### Assigned task
Spot each line in the data below containing "Aero" and copy it.

===== Records to process =====

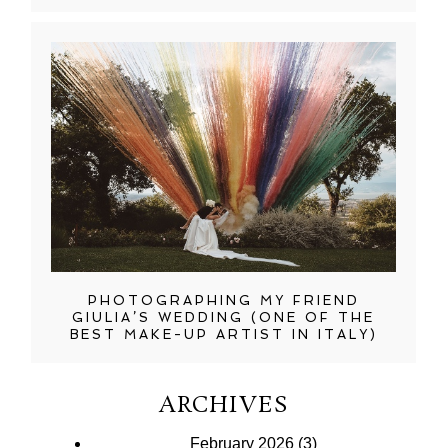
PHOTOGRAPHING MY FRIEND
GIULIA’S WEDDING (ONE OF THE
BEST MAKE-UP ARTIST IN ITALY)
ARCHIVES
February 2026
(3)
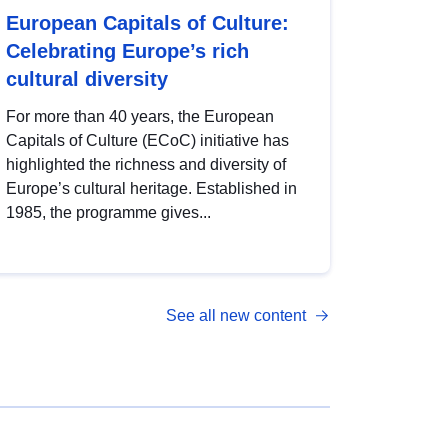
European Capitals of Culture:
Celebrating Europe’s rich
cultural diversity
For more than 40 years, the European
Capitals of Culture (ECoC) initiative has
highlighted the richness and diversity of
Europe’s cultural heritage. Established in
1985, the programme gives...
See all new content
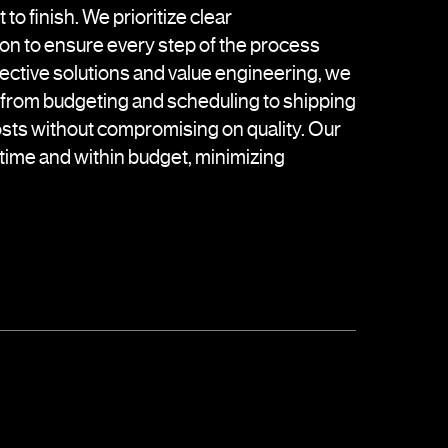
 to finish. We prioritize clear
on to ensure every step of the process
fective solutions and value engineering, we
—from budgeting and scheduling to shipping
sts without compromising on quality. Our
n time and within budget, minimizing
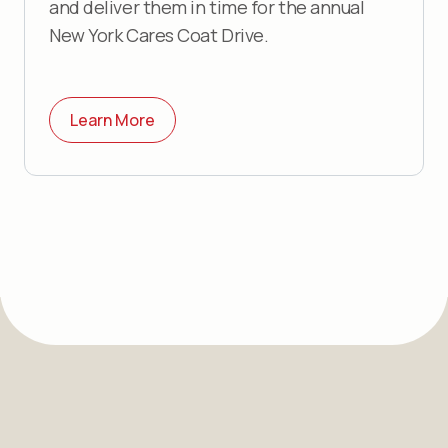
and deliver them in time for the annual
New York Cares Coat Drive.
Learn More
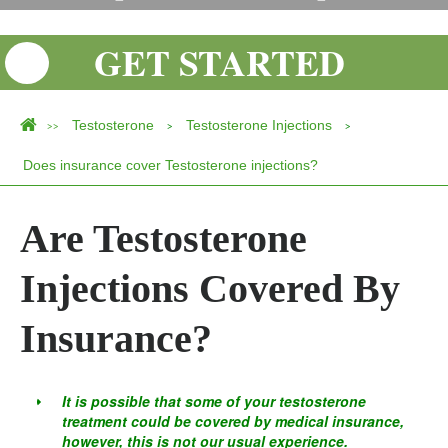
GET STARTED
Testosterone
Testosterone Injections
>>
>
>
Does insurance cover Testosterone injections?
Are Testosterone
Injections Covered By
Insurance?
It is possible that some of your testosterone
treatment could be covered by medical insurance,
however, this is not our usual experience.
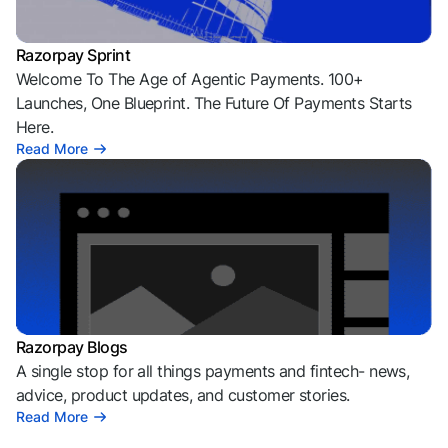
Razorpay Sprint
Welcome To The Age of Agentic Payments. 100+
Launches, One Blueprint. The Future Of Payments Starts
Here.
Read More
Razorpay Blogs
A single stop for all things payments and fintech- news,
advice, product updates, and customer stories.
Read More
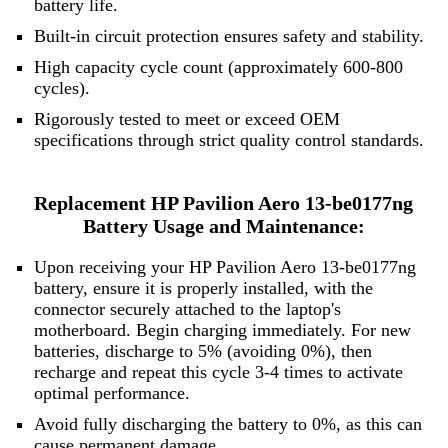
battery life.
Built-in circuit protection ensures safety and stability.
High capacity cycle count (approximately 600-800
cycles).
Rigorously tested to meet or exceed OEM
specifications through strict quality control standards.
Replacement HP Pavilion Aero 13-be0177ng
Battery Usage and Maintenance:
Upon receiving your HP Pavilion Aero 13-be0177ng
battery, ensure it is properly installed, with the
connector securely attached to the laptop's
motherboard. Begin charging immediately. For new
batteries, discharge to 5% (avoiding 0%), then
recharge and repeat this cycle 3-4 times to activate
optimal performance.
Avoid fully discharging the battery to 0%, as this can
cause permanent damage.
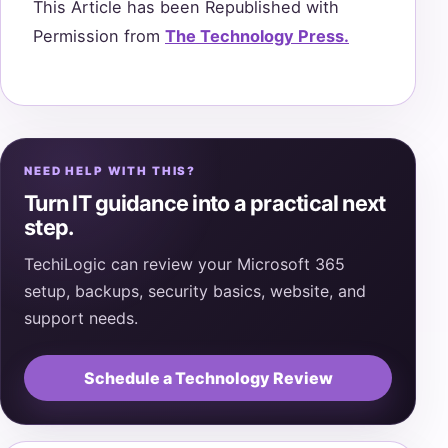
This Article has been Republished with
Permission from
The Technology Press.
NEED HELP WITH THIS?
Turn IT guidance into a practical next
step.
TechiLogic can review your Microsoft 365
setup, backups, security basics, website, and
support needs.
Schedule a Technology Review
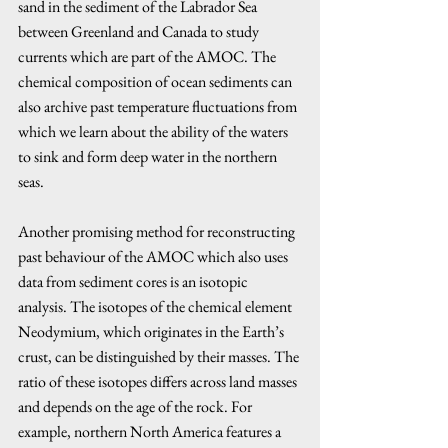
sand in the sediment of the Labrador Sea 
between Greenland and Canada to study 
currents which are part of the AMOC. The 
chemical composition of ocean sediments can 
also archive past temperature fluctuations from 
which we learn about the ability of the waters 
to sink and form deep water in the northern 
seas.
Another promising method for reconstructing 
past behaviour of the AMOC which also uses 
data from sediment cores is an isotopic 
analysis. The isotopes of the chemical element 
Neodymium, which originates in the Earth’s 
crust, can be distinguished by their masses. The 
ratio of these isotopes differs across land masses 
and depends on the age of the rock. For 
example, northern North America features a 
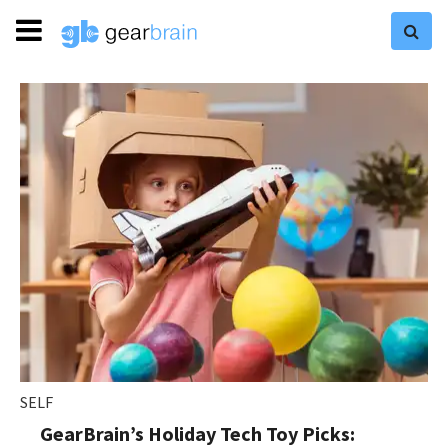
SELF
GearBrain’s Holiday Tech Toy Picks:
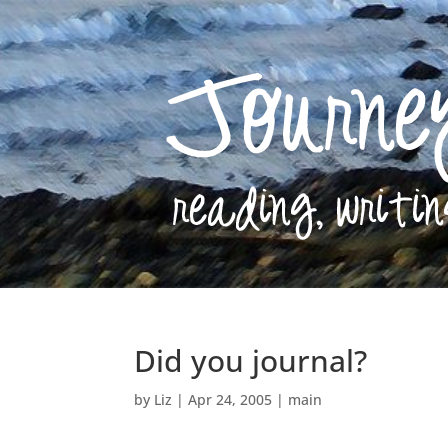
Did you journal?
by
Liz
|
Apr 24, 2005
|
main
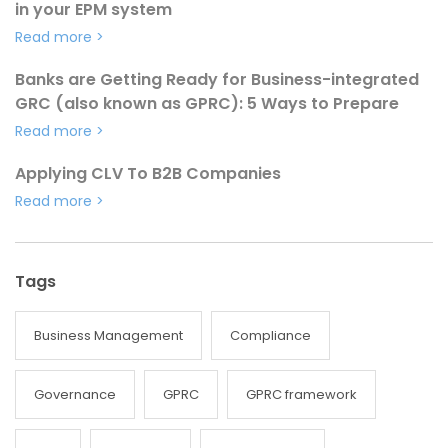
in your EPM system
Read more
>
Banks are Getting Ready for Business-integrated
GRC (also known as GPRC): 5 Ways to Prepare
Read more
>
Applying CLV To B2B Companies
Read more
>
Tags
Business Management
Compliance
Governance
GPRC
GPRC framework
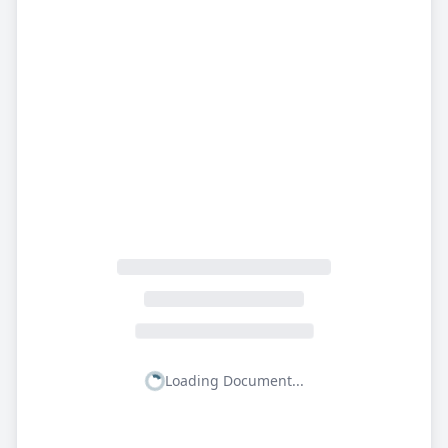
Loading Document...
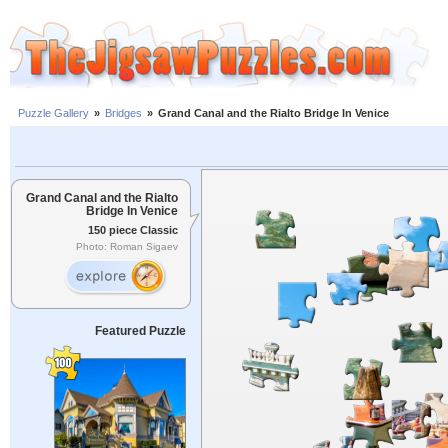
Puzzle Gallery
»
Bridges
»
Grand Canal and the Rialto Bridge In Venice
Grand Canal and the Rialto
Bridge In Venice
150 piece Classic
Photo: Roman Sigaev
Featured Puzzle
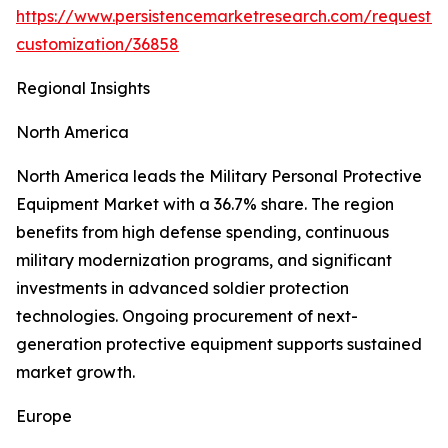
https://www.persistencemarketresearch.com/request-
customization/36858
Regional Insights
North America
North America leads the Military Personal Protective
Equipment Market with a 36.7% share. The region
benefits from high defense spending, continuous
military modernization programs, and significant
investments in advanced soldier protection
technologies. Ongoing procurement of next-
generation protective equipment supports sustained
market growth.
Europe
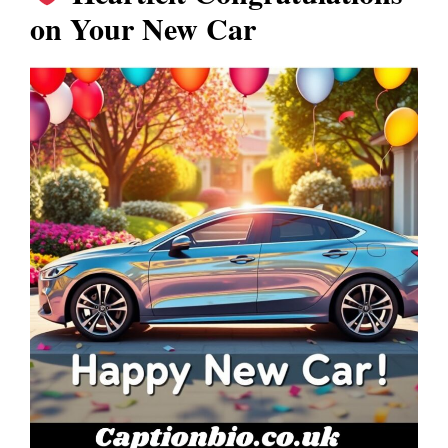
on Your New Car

=====

### Response area
Replacement HP Pavilion Aero 13-be0177ng
Upon receiving your HP Pavilion Aero 13-be0177ng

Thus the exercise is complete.